Travel Considerations for the Athlete and Sports Medical Team


General Principles

Modern transportation systems facilitate easy access to most regions of the world. Although this has allowed for the rapid growth of international competition, it also creates unique physiologic and psychological challenges for athletes as well as the sports medicine team.

Jet Lag and Chronobiology

  • The American Academy of Sleep Medicine defines jet lag as a syndrome involving insomnia or excessive daytime sleepiness after travel across at least two time zones. Jet lag is a syndrome of symptoms manifested by physiologic adaptations that occur when the body is shifted to a new time zone.

  • Travel fatigue is a more complex combination of physiologic, psychological, and environmental factors that develop during travel; it may accumulate over the course of a season and reduce an athlete’s capacity to recover and perform.

  • Chronobiology is the field that examines cyclic phenomena in living organisms and their adaptation to solar- and lunar-related rhythms; these cycles are known as circadian rhythms.

Physiology of Jet Lag

  • An average human experiences endogenous cycles of energy, mood, and activity that last approximately 25 hours.

  • The primary pacemaker is the suprachiasmatic nuclei of the hypothalamus. When a traveler changes time zones, this pacemaker must undergo entrainment, which is the process of resynchronization with the new environmental light–dark cycle. Physiologic mechanisms involved in this process include:

    • Melatonin, which is a hormone that is typically secreted at dusk by the pineal gland, helps the body anticipate the daily onset of darkness.

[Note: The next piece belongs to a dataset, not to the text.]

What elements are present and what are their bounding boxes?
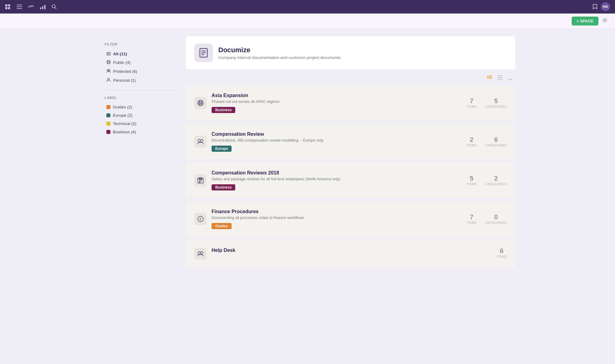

    • Adenosine accumulates when a person is awake and causes progressive sleepiness.

      • Adenosine accumulation is blocked by caffeine.

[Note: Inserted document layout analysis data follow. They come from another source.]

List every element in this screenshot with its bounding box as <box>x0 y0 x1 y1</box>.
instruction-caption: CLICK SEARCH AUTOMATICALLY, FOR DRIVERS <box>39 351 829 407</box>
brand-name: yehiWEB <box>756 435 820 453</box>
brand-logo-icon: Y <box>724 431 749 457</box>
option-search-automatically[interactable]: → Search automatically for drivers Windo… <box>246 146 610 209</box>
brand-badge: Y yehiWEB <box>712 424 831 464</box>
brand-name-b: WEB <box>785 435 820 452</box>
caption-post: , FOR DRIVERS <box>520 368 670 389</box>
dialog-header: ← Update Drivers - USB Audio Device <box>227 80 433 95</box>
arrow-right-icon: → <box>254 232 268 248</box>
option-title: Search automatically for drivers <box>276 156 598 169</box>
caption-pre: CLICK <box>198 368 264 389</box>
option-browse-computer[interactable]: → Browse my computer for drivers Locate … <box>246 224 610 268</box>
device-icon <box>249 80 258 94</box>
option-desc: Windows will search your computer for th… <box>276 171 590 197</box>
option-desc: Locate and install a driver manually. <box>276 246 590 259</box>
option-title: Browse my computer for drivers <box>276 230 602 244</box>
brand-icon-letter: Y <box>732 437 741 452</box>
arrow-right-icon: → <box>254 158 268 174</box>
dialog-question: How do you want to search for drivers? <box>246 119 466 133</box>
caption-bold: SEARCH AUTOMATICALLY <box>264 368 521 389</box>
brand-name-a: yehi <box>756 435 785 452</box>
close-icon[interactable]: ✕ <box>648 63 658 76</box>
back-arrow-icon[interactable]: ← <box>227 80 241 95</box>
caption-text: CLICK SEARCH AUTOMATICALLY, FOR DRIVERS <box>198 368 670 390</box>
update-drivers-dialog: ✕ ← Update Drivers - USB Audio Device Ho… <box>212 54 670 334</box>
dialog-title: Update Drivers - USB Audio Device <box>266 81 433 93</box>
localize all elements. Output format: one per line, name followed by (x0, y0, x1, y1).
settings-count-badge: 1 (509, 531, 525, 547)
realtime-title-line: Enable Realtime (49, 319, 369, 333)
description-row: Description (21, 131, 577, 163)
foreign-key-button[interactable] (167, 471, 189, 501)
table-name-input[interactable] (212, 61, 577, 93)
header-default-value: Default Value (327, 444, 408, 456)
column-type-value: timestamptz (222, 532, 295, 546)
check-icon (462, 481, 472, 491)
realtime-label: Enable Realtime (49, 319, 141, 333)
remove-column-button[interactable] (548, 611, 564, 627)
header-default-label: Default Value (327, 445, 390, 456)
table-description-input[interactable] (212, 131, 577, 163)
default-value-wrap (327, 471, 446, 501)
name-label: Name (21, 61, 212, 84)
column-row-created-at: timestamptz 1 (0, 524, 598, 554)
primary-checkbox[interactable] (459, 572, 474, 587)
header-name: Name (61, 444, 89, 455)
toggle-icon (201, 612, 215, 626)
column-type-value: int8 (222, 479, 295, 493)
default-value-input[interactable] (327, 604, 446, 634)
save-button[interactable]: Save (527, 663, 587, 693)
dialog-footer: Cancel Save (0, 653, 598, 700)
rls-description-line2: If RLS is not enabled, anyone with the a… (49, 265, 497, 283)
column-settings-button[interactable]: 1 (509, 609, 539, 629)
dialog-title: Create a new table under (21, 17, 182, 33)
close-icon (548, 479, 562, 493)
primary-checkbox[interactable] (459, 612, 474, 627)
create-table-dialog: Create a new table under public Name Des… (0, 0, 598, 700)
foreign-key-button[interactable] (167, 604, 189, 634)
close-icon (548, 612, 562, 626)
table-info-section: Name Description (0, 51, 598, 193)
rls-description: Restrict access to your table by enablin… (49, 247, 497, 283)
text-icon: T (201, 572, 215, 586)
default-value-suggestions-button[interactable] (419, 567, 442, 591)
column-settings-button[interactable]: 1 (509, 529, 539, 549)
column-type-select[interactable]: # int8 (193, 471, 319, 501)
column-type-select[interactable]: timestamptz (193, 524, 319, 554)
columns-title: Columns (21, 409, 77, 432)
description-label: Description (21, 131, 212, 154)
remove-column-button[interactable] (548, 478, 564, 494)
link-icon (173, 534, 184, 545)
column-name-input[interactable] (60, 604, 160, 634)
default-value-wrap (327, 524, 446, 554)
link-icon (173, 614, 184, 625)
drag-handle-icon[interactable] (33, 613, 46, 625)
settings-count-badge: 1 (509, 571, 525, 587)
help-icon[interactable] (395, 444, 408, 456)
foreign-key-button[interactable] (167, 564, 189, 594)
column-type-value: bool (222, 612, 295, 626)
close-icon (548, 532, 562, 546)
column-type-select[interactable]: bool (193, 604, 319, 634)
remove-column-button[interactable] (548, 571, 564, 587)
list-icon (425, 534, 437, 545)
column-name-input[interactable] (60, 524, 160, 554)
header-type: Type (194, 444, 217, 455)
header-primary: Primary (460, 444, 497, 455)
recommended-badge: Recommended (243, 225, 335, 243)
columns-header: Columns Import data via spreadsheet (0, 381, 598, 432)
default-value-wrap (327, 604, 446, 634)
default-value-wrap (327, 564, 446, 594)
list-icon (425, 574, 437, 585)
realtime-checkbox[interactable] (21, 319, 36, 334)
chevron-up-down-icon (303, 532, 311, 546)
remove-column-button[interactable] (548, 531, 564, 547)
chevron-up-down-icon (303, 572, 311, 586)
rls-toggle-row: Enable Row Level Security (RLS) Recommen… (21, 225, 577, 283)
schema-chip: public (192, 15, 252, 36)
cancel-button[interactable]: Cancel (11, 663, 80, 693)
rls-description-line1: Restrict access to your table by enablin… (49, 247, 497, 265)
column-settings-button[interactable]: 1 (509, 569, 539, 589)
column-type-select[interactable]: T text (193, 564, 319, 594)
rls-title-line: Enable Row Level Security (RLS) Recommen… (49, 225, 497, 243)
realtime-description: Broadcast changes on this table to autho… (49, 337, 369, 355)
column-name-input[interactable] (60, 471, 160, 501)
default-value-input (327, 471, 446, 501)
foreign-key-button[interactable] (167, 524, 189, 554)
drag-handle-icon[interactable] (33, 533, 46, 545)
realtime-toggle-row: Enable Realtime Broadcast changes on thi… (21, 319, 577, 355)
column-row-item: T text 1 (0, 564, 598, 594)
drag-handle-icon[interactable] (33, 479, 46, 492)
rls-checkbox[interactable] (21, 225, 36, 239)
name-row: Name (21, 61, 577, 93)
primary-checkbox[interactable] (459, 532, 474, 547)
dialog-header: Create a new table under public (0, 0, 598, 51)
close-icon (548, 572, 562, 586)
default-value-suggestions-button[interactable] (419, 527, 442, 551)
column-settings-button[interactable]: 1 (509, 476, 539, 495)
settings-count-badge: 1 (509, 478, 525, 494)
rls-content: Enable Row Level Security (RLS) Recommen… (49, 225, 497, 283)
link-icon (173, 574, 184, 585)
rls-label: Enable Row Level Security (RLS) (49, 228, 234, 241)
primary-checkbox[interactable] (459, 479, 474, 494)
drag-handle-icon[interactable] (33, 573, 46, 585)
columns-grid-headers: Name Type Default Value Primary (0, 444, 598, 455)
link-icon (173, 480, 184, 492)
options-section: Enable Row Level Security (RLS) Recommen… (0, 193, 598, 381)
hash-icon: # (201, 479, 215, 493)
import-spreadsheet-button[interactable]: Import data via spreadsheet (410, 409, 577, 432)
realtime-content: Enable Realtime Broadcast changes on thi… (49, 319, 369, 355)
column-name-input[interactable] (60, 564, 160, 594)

    • Direct neural pathway from the retina

      • Blue wavelength light, in particular, can interfere with the sleep cycle.

    • Arginine vasopressin

  • Zeitgebers are environmental cues that help reset the pacemaker; these include light, temperature, exercise, social interactions, and eating and drinking patterns.

  • Disorders of circadian rhythm are most commonly experienced in the setting of a jet lag when a new sleep–wake cycle is required on entering a new time zone.

    • Signs and symptoms of jet lag include changes in mood, headaches, digestive difficulties, and increased susceptibility to illness. Typically, athletes suffer decreases in cognition, concentration, visual acuity, and memory, which may have adverse effects on physical and athletic performance.

  • The rate of adjustment to a new time zone is typically a day for each time zone crossed.